In your last year of Veterinary School you can "specialize" somewhat, by choosing which "block" you want to take for your last year. You can take Small Animal, Equine, Production animal Medicine, or Food Animal. The Small Animal people have a list of required courses they have to take, which are usually in 2 week blocks. Things like Small Animal Internal Medicine, Dermatology, Opthamology, Small Animal Surgery etc. They are kept pretty busy in the vet school hospital and clinics. Equine are also fairly busy here as the school sees a lot of horses. The production Animal Medicine and Food Animal Medicine people have a disadvantage because Iowa State does not see a lot of the cases they need for experience - ie. working with cows, sheep, pigs etc. So in order for those taking Production Animal Medicine in their last year to get the experience they need, they are allowed to take "preceptorships" or "externships" for credit in 2 week blocks at different clinics around the world. The Small Animal and Equine people are allowed also, but they have so many required courses that they don't have as much time to get away to do preceptorships. Ben wanted to get more experience with cow/calf operations as well as learning how to do better ultrasounding for pregnancy checking, embryo transfer and so on, so found clinics in South Dakota, Manitoba, Wyoming, and Nebraska that specialize in these things and then he got approval from the vet school to get credit for going to these clinics.
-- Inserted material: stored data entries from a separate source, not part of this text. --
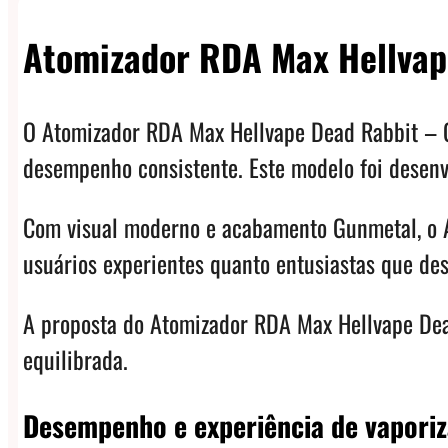
Atomizador RDA Max Hellvap
O Atomizador RDA Max Hellvape Dead Rabbit – G
desempenho consistente. Este modelo foi desenv
Com visual moderno e acabamento Gunmetal, o 
usuários experientes quanto entusiastas que des
A proposta do Atomizador RDA Max Hellvape Dea
equilibrada.
Desempenho e experiência de vapori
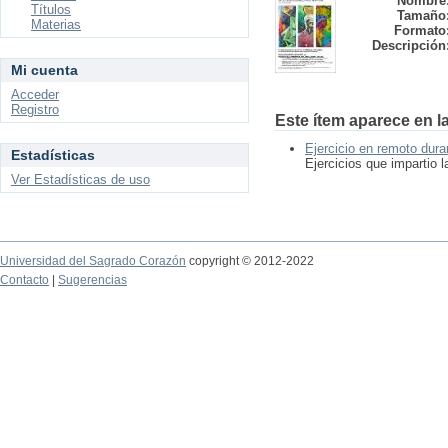
Nombre
Títulos
Tamaño
Materias
Formato
Descripción
Mi cuenta
Acceder
Registro
Este ítem aparece en la
Ejercicio en remoto dur
Estadísticas
Ejercicios que impartio 
Ver Estadísticas de uso
Universidad del Sagrado Corazón
copyright © 2012-2022
Contacto
|
Sugerencias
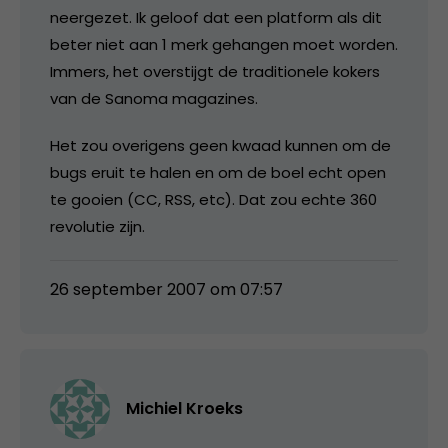
neergezet. Ik geloof dat een platform als dit
beter niet aan 1 merk gehangen moet worden.
Immers, het overstijgt de traditionele kokers
van de Sanoma magazines.
Het zou overigens geen kwaad kunnen om de
bugs eruit te halen en om de boel echt open
te gooien (CC, RSS, etc). Dat zou echte 360
revolutie zijn.
26 september 2007 om 07:57
Michiel Kroeks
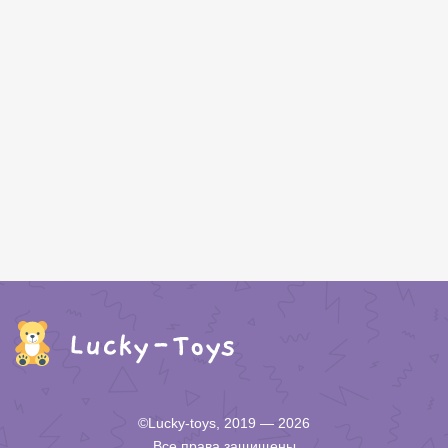
©Lucky-toys, 2019 — 2026
Все права защищены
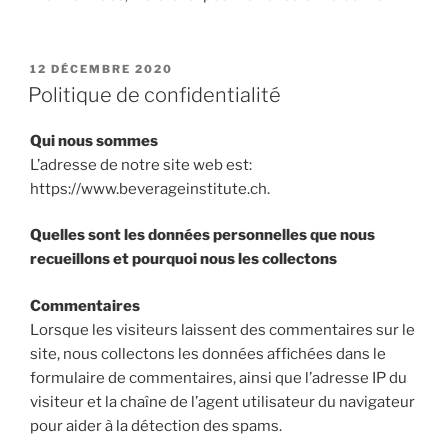
PUBLIÉ
12 DÉCEMBRE 2020
LE
Politique de confidentialité
Qui nous sommes
L’adresse de notre site web est:
https://www.beverageinstitute.ch.
Quelles sont les données personnelles que nous
recueillons et pourquoi nous les collectons
Commentaires
Lorsque les visiteurs laissent des commentaires sur le
site, nous collectons les données affichées dans le
formulaire de commentaires, ainsi que l’adresse IP du
visiteur et la chaîne de l’agent utilisateur du navigateur
pour aider à la détection des spams.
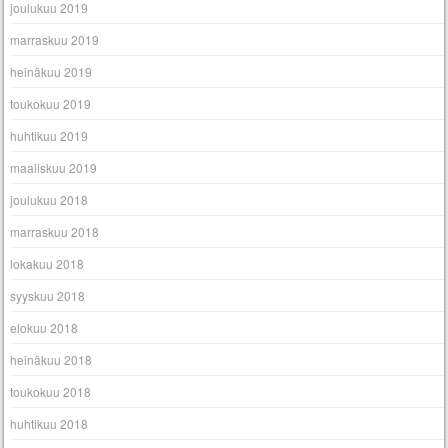
joulukuu 2019
marraskuu 2019
heinäkuu 2019
toukokuu 2019
huhtikuu 2019
maaliskuu 2019
joulukuu 2018
marraskuu 2018
lokakuu 2018
syyskuu 2018
elokuu 2018
heinäkuu 2018
toukokuu 2018
huhtikuu 2018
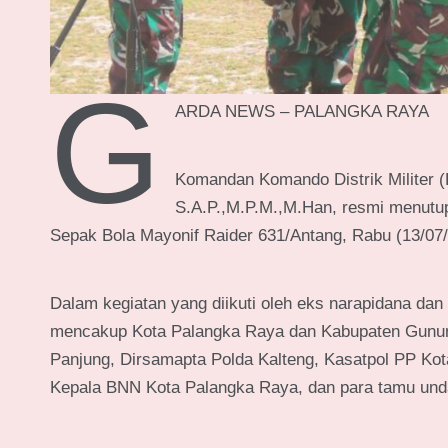
G
ARDA NEWS – PALANGKA RAYA
Komandan Komando Distrik Militer (
S.A.P.,M.P.M.,M.Han, resmi menutup
Sepak Bola Mayonif Raider 631/Antang, Rabu (13/07/
Dalam kegiatan yang diikuti oleh eks narapidana dan
mencakup Kota Palangka Raya dan Kabupaten Gunung 
Panjung, Dirsamapta Polda Kalteng, Kasatpol PP Ko
Kepala BNN Kota Palangka Raya, dan para tamu und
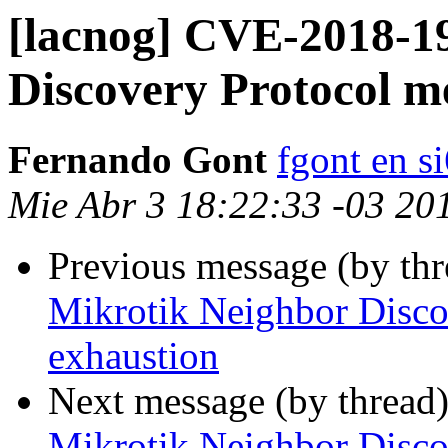
[lacnog] CVE-2018-1
Discovery Protocol 
Fernando Gont
fgont en s
Mie Abr 3 18:22:33 -03 20
Previous message (by th
Mikrotik Neighbor Disc
exhaustion
Next message (by thread
Mikrotik Neighbor Disc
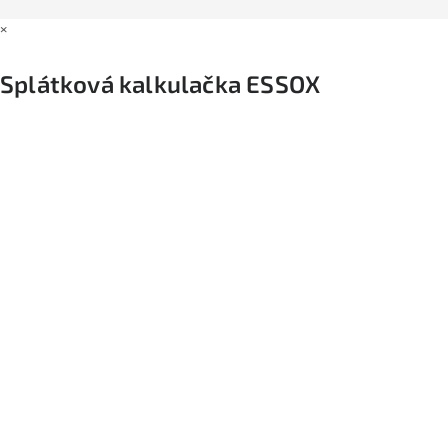
×
Splátková kalkulačka ESSOX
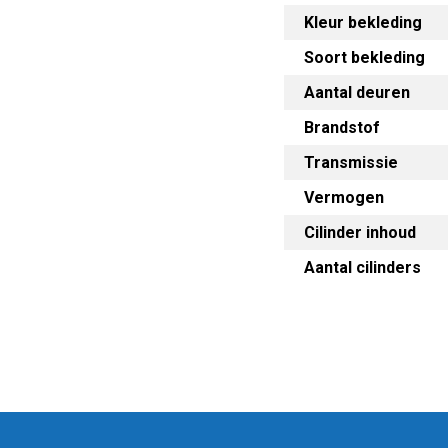
Kleur bekleding
Soort bekleding
Aantal deuren
Brandstof
Transmissie
Vermogen
Cilinder inhoud
Aantal cilinders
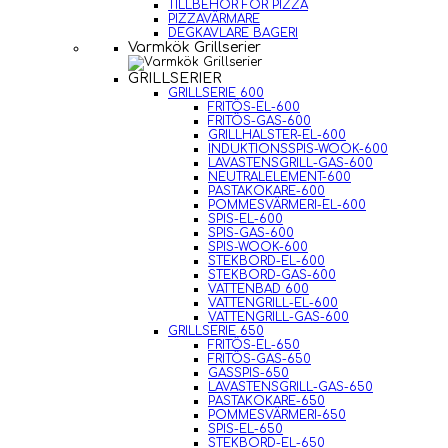
TILLBEHÖR FÖR PIZZA
PIZZAVÄRMARE
DEGKAVLARE BAGERI
Varmkök Grillserier
GRILLSERIER
GRILLSERIE 600
FRITÖS-EL-600
FRITÖS-GAS-600
GRILLHALSTER-EL-600
INDUKTIONSSPIS-WOOK-600
LAVASTENSGRILL-GAS-600
NEUTRALELEMENT-600
PASTAKOKARE-600
POMMESVÄRMERI-EL-600
SPIS-EL-600
SPIS-GAS-600
SPIS-WOOK-600
STEKBORD-EL-600
STEKBORD-GAS-600
VATTENBAD 600
VATTENGRILL-EL-600
VATTENGRILL-GAS-600
GRILLSERIE 650
FRITÖS-EL-650
FRITÖS-GAS-650
GASSPIS-650
LAVASTENSGRILL-GAS-650
PASTAKOKARE-650
POMMESVÄRMERI-650
SPIS-EL-650
STEKBORD-EL-650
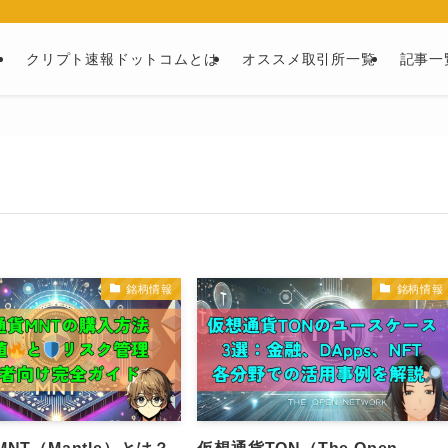
ー
クリプト速報ドットコムとは
オススメ取引所一覧
記事一
銘柄情報
銘柄情報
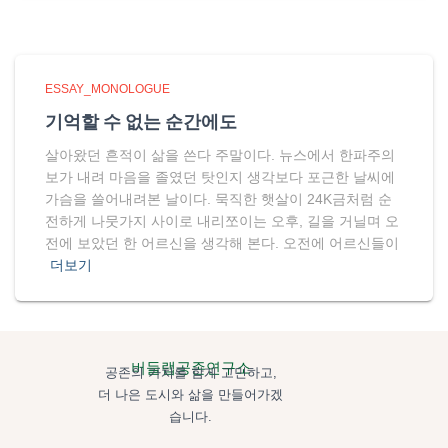
ESSAY_MONOLOGUE
기억할 수 없는 순간에도
살아왔던 흔적이 삶을 쓴다 주말이다. 뉴스에서 한파주의
보가 내려 마음을 졸였던 탓인지 생각보다 포근한 날씨에
가슴을 쓸어내려본 날이다. 묵직한 햇살이 24K금처럼 순
전하게 나뭇가지 사이로 내리쪼이는 오후, 길을 거닐며 오
전에 보았던 한 어르신을 생각해 본다. 오전에 어르신들이
더보기
버들랩공존연구소
공존의 가치를 함게 고민하고,
더 나은 도시와 삶을 만들어가겠
습니다.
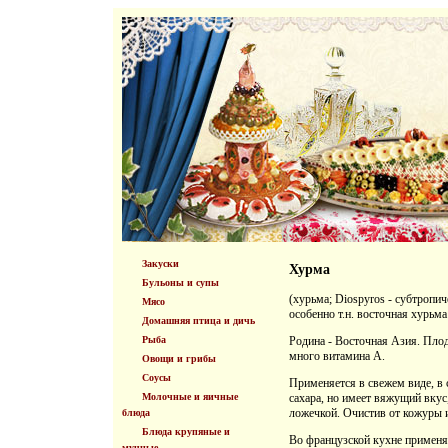
Закуски
Хурма
Бульоны и супы
(хурьма; Diospyros - субтропи
Мясо
особенно т.н. восточная хурьма
Домашняя птица и дичь
Рыба
Родина - Восточная Азия. Пло
много витамина А.
Овощи и грибы
Соусы
Применяется в свежем виде, в 
Молочные и яичные
сахара, но имеет вяжущий вкус
ложечкой. Очистив от кожуры и
блюда
Блюда крупяные и
Во французской кухне применяе
мучные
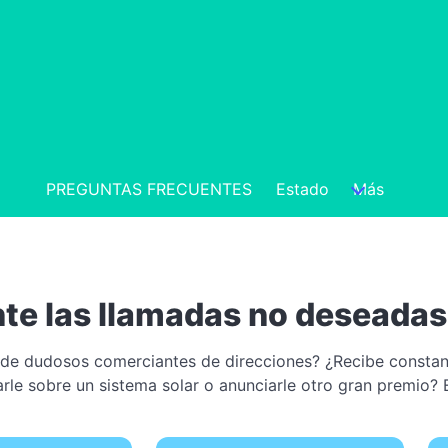
PREGUNTAS FRECUENTES
Estado
Más
e las llamadas no deseadas
 de dudosos comerciantes de direcciones? ¿Recibe consta
jarle sobre un sistema solar o anunciarle otro gran premio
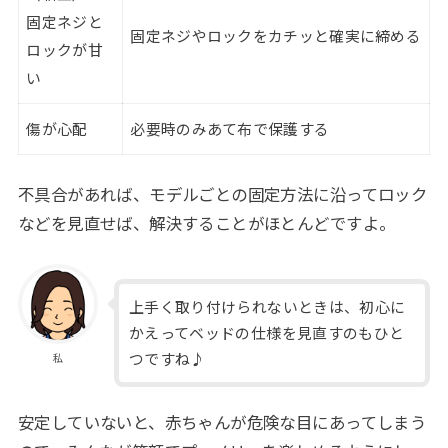
固定ネジと
固定ネジやロックをカチッと確実に締める
ロックが甘
い
傷が心配
必要時のみあて布で保護する
不具合があれば、モデルごとの固定方法に沿ってロック
などを見直せば、解決することがほとんどですよ。
上手く取り付けられないときは、初心に
かえってベッドの仕様を見直すのもひと
つですね♪
私
安定していないと、赤ちゃんが危険な目にあってしまう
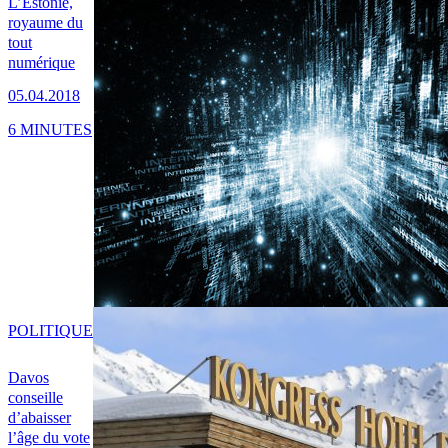
L’Estonie,
royaume du
tout
numérique
05.04.2018
6 MINUTES
POLITIQUE
Davos
conseille
d’abaisser
l’âge du vote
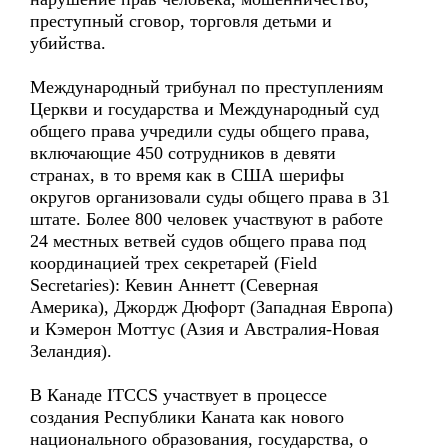
преступный сговор, торговля детьми и
убийства.
Международный трибунал по преступлениям
Церкви и государства и Международный суд
общего права учредили суды общего права,
включающие 450 сотрудников в девяти
странах, в то время как в США шерифы
округов организовали суды общего права в 31
штате. Более 800 человек участвуют в работе
24 местных ветвей судов общего права под
координацией трех секретарей (Field
Secretaries): Кевин Аннетт (Северная
Америка), Джордж Дюфорт (Западная Европа)
и Кэмерон Моттус (Азия и Австралия-Новая
Зеландия).
В Канаде ITCCS участвует в процессе
создания Республики Каната как нового
национального образования, государства, о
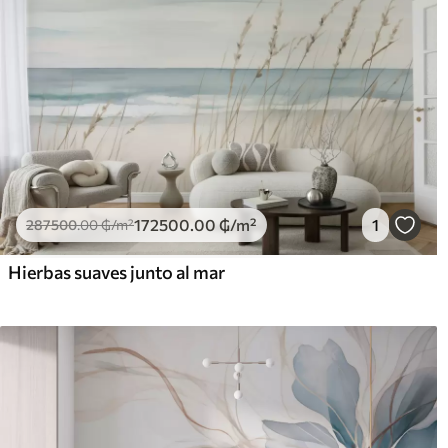
172500
.00
₲
/m²
1
287500
.00
₲
/m²
Hierbas suaves junto al mar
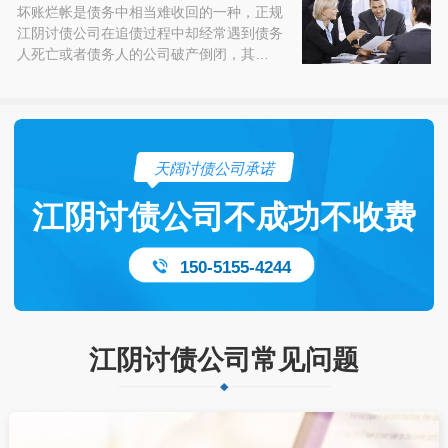
坏账烂帐是债务中相当难收回的一种，正规
江阴讨债公司在追债过程中却经常遇到债务
人死亡或者债务人的公司破产倒闭，其…
天阔讨债公司承诺
江阴讨债公司不成功不收费
150-5155-4244
江阴讨债公司常见问题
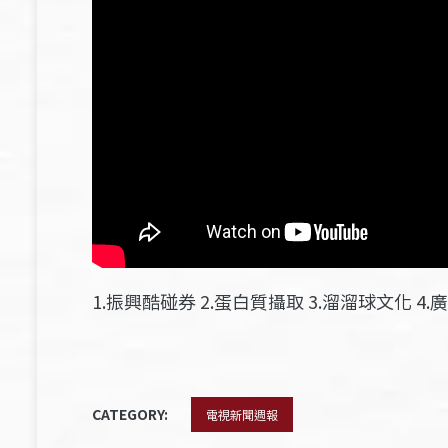
1.振興酷碰券 2.蛋白質攝取 3.溜溜球文化 4.
CATEGORY:
電視新聞週報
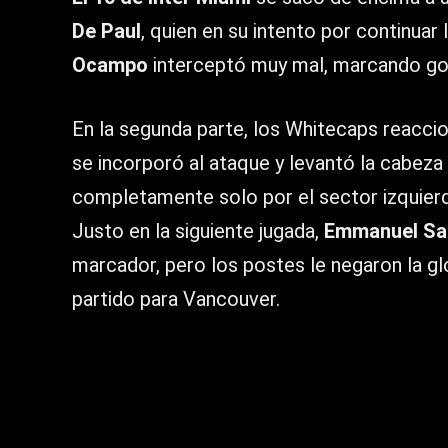
De Paul
, quien en su intento por continuar
Ocampo
interceptó muy mal, marcando gol 
En la segunda parte, los Whitecaps reacci
se incorporó al ataque y levantó la cabeza 
completamente solo por el sector izquier
Justo en la siguiente jugada,
Emmanuel Sa
marcador, pero los postes le negaron la g
partido para Vancouver.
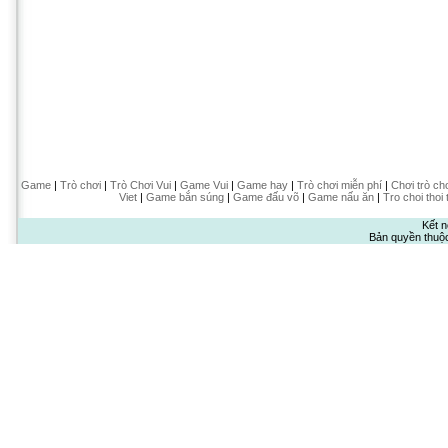
Game
|
Trò chơi
|
Trò Chơi Vui
|
Game Vui
|
Game hay
|
Trò chơi miễn phí
|
Chơi trò ch
Viet
|
Game bắn súng
|
Game đấu võ
|
Game nấu ăn
|
Tro choi thoi 
Kết n
Bản quyền thuộ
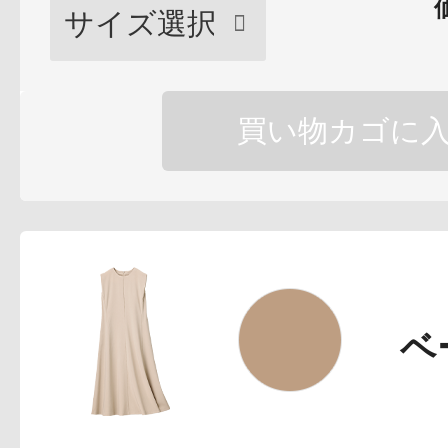
ボディケア
買い物カゴに
スキンケア
ベ
メイクアップ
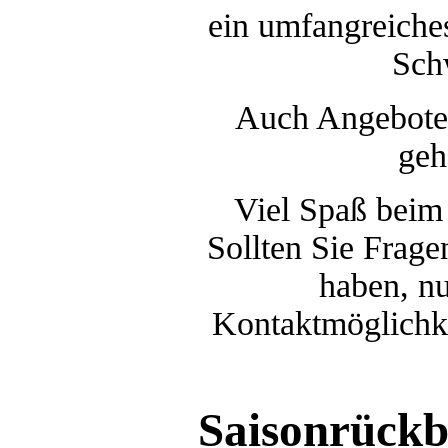
ein umfangreich
Sch
Auch Angebote 
geh
Viel Spaß beim
Sollten Sie Frag
haben, nu
Kontaktmöglichke
Saisonrückb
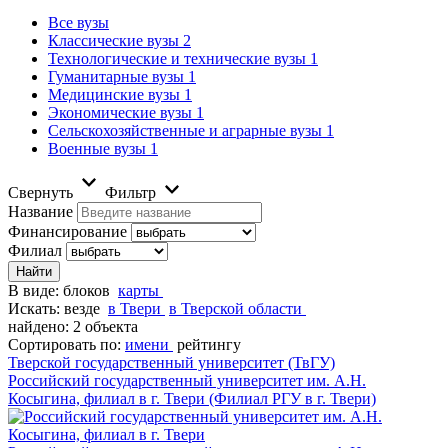
Все вузы
Классические вузы
2
Технологические и технические вузы
1
Гуманитарные вузы
1
Медицинские вузы
1
Экономические вузы
1
Сельскохозяйственные и аграрные вузы
1
Военные вузы
1
Свернуть
Фильтр
Название
Финансирование
Филиал
В виде:
блоков
карты
Искать:
везде
в Твери
в Тверской области
найдено: 2 объекта
Сортировать по:
имени
рейтингу
Тверской государственный университет (ТвГУ)
Российский государственный университет им. А.Н.
Косыгина, филиал в г. Твери (Филиал РГУ в г. Твери)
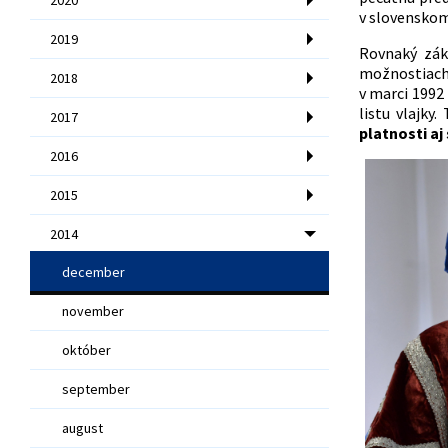
v slovenskom
2019
Rovnaký zák
možnostiach 
2018
v marci 1992
listu vlajky
2017
platnosti a
2016
2015
2014
december
november
október
september
august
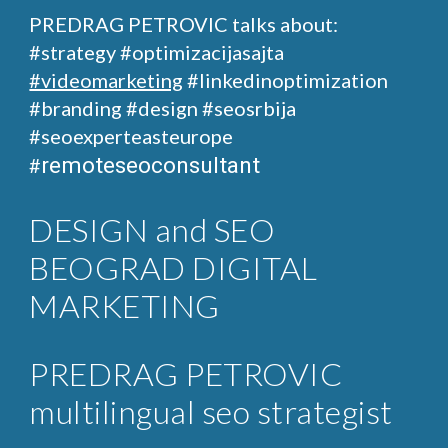
PREDRAG PETROVIC talks about:
#strategy #optimizacijasajta
#videomarketing
#linkedinoptimization
#branding #design
#seosrbija
#seoexperteasteurope
remoteseoconsultant
#
DESIGN and SEO
BEOGRAD DIGITAL
MARKETING
PREDRAG PETROVIC
multilingual seo strategist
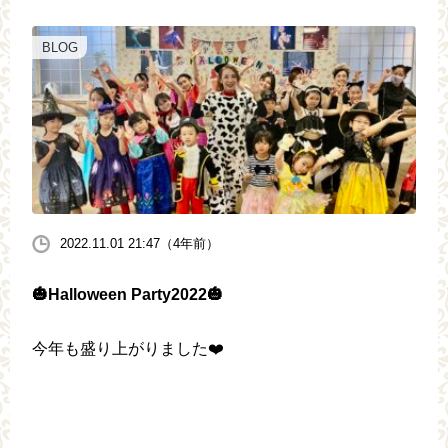
BLOG
2022.11.01 21:47（4年前）
🎃Halloween Party2022🎃
今年も盛り上がりました❤️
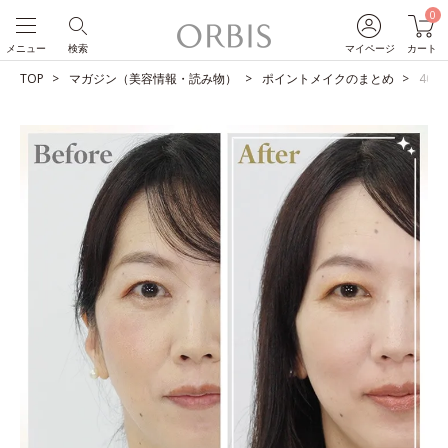
0
メニュー
検索
マイページ
カート
TOP
マガジン（美容情報・読み物）
ポイントメイクのまとめ
40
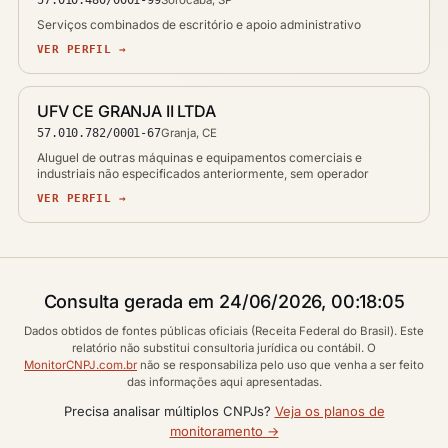
Serviços combinados de escritório e apoio administrativo
VER PERFIL →
UFV CE GRANJA II LTDA
57.010.782/0001-67
Granja, CE
Aluguel de outras máquinas e equipamentos comerciais e
industriais não especificados anteriormente, sem operador
VER PERFIL →
Consulta gerada em 24/06/2026, 00:18:05
Dados obtidos de fontes públicas oficiais (Receita Federal do Brasil). Este
relatório não substitui consultoria jurídica ou contábil. O
MonitorCNPJ.com.br
não se responsabiliza pelo uso que venha a ser feito
das informações aqui apresentadas.
Precisa analisar múltiplos CNPJs?
Veja os planos de
monitoramento →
So, in May, he went up to do Embryo Transfer with a clinic in Manitoba for 2 weeks, then we came back to Iowa for an elective he had signed up for called Dermatology. He then did a required course through the university (clinical pathology and microbiology), then we took 2 weeks off to go to British Columbia with my family. July we were back here in Iowa at the university and he took 2 weeks of another required course (can't remember which one) and his required 4 weeks of Intensive Care/Emergency work done in the emergency clinic at the university. When that was done, we travelled out to South Dakota for 2 weeks to visit a practice that does a lot of Embryo sexing for cow/calf producers, then we went down to Nebraska for 2 weeks to another veterinary clinic that does a lot of work with feedlots and large producers. We went back to North Dakota for a week at labor day and then were back down at the vet school in October for Ben to take 2 more required courses, namely Public Health and Necropsy. Those were 2 weeks each and then we travelled to Wyoming to visit another clinic. After 2 weeks there, Ben took 2 weeks off for Thanksgiving and we are back in Iowa at our trailer for Ben to take an elective of Small Animal Internal Medicine and then we have required courses til January 29th (Anesthesiology and Radiology). He has 4 weeks of Production Animal Medicine here at the University, then 2 weeks to take an elective or another preceptorship before we head up to North Dakota to take a preceptorship during the first 2 weeks of April.
Clear as mud?? Yes, it is confusing to all of us. *G*
I'd better go
Signing off
Heather, Ben who didn't come home for lunch and must be starving, Emily who is sound asleep, Tia who is very sick from scarfing down two homemade loaves of French bread while we were away from home!!! (BAD DOG), Becky who wishes she could have had some bread, Mocha who is cold and lonely after living with Stegmans for 2 months and having a warm fireheated stove to sit by, and no goodbyes from Frank as he is still in North Dakota after disappearing the morning we were leaving to go to Iowa and only reappearing after we were 3 hours down the road.